Your answer must consist of every line from the data below that includes the word "Flux".
──────── Data records ────────
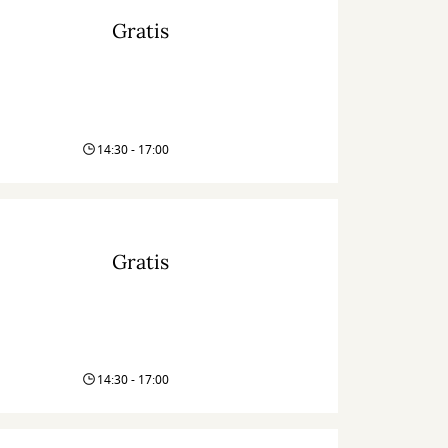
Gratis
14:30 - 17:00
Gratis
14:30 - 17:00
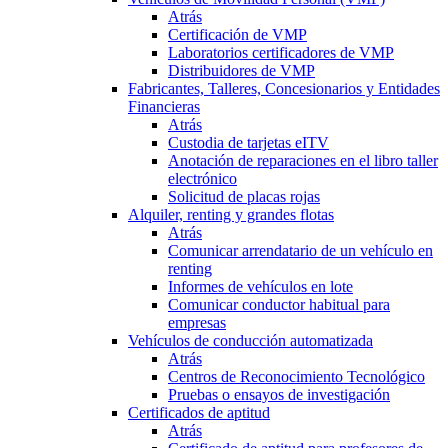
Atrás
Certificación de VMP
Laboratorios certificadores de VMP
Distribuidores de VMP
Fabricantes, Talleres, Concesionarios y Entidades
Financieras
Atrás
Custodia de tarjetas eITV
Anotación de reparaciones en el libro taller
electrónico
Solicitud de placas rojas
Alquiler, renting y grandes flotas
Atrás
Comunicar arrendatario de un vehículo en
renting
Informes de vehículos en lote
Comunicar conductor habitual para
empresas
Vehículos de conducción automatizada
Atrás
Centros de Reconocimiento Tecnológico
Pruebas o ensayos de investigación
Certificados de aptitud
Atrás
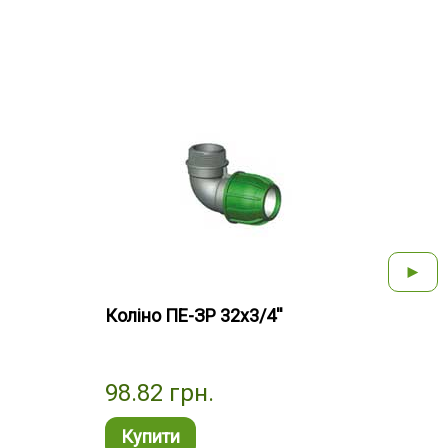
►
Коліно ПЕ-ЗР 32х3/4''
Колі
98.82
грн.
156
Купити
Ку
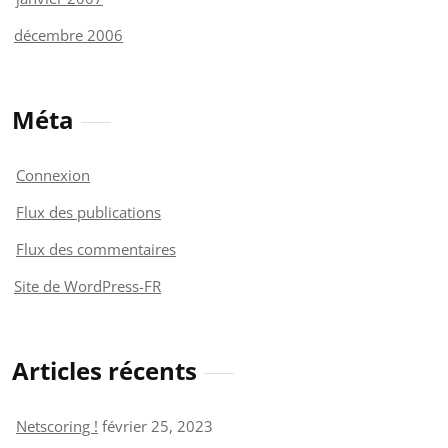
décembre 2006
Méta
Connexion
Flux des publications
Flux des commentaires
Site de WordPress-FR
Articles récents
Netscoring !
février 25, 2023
────────
*Result of the task*:
Flux des publications
Flux des commentaires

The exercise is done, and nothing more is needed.